In the clip below Paul compares the current vintage, so far, to 2010 and 2009. June 2011 was the wettest June ever in their area. He reports that crop levels are balanced, and they’re planning on some fruit thinning at 85% of veraison. He expects that harvest will likely be late: mid- to late-September rather than early September. The summer was likewise cool and mild in 2009, Paul’s favorite vintage so far, with less of the rain they had this spring and June.
In our tasting, Paul let me see how Small Vines’s first vintage, the ’05 Russian River, was progressing, and we also tasted the 2006 Sonoma Coast bottling, which also now has a few years of age on it. The ’05 Russian River was good, especially the more vibrant second bottle we tried, but the ’06 was excellent, showing even better, with a few years of age, than it has when I’ve tried it a couple of times before. We then tasted through Small Vines’s recent releases, the 2009s, which were also very strong. For drinking now, I’m enjoying most the Russian River cuvee, but there’s a lot of depth and power to the Baranoff Vineyard bottling, which should be excellent in a couple of years. The MK Vineyard bottling is also gorgeous, but likewise needs a year or two of bottle age before it will be showing at its best.
These are excellent wines that give substance to Paul’s claim that “small vines” resulting from high density plantings can make really great, complex and ageworthy Pinot Noir. I can’t wait to try the Small Vines Chardonnay from the Small Vines estate vineyard when it’s available. I’ve had the chance to sample the small quantity of Chardonnay Paul made from purchased fruit in 2007, and it was quite impressive.
For my detailed tasting notes on the wines I tasted with Paul, see below:
- 2005 Small Vines Wines Pinot Noir – USA, California, Sonoma County, Russian River Valley
1st bottle: Slightly bricking medium cranberry red color with pale meniscus; maturing, herbal, tart cranberry nose; tasty, tart cherry, ripe cranberry, herbal, mineral palate with good balance; medium-plus finish (18-19 mos. in barrel; 1st wine Small Vines produced; Paul Sloan felt this bottle lacked the “brightness and liveliness of fruit” it usually has)
2nd bottle: Slightly bricking medium cranberry red color with pale meniscus; nice, mature, subtly spicy cherry, raspberry nose with a touch of herbs; nice, vibrant, tart cherry, raspberry, black raspberry palate with integrated oak spice; medium-plus finish 91+ points (91 pts.)

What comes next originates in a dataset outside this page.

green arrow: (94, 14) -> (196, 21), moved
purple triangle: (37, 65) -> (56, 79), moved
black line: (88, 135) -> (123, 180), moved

- 2006 Small Vines Wines Pinot Noir – USA, California, Sonoma County, Sonoma Coast
Medium dark cherry red color with 1 millimeter clear meniscus; rich, ripe raspberry, black cherry, black raspberry, black cherry nose; tasty, rich with fruit but elegant, black cherry, black raspberry palate with subtle spice and good balance; medium-plus finish (1st vintage of wine from Matt and Ann Keller’s MK vineyard, planted in 1999 to Dijon clones 667, 666, 115 and 114) (93 pts.)

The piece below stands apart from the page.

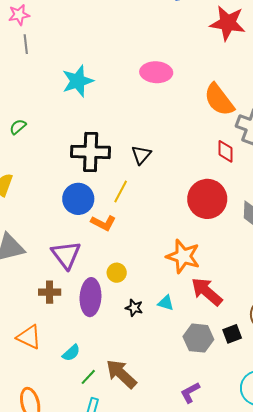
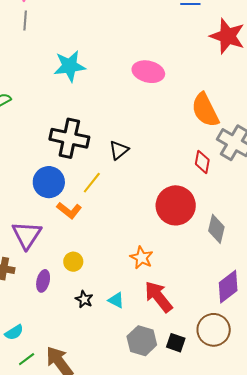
orange star: (183, 256) -> (142, 258), size x0.7
purple ellipse: (90, 297) -> (43, 281), size x0.6
black square: (232, 334) -> (176, 343), turned 30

- 2009 Small Vines Wines Pinot Noir – USA, California, Sonoma County, Russian River Valley
Medium dark ruby color with pale meniscus; very appealing, ripe cherry, floral, baked cherry, black cherry, black raspberry nose with a touch of herbs and hint of roses; tasty, rich but balanced, ripe raspberry, ripe cherry, delicious red fruit with a plush core of tart cherry; medium-plus finish (14 mos. in barrel) (93 pts.)
- 2009 Small Vines Wines Pinot Noir MK Vineyard – USA, California, Sonoma County, Sonoma Coast
Dark ruby olor with pale meniscus; really gorgeous, floral, rich raspberry, black cherry, black raspberry, subtle berry and spice nose; elegant, youthful, silky textured, ripe black raspberry, black cherry, rosehips palate with a touch of cinnamon; could use another year or so and go for 10+ years; medium-plus finish 92+ points (92 pts.)
- 2009 Small Vines Wines Pinot Noir Baranoff Vineyard – USA, California, Sonoma County, Russian River Valley
Very dark ruby color; youthful, intense black cherry, black raspberry, deep and brooding nose; tight, youthful, rich, complex, black cherry, blackberry, black raspberry, berry palate; needs 2 years; medium-plus finish 92+ points (about 10% whole cluster) (92 pts.)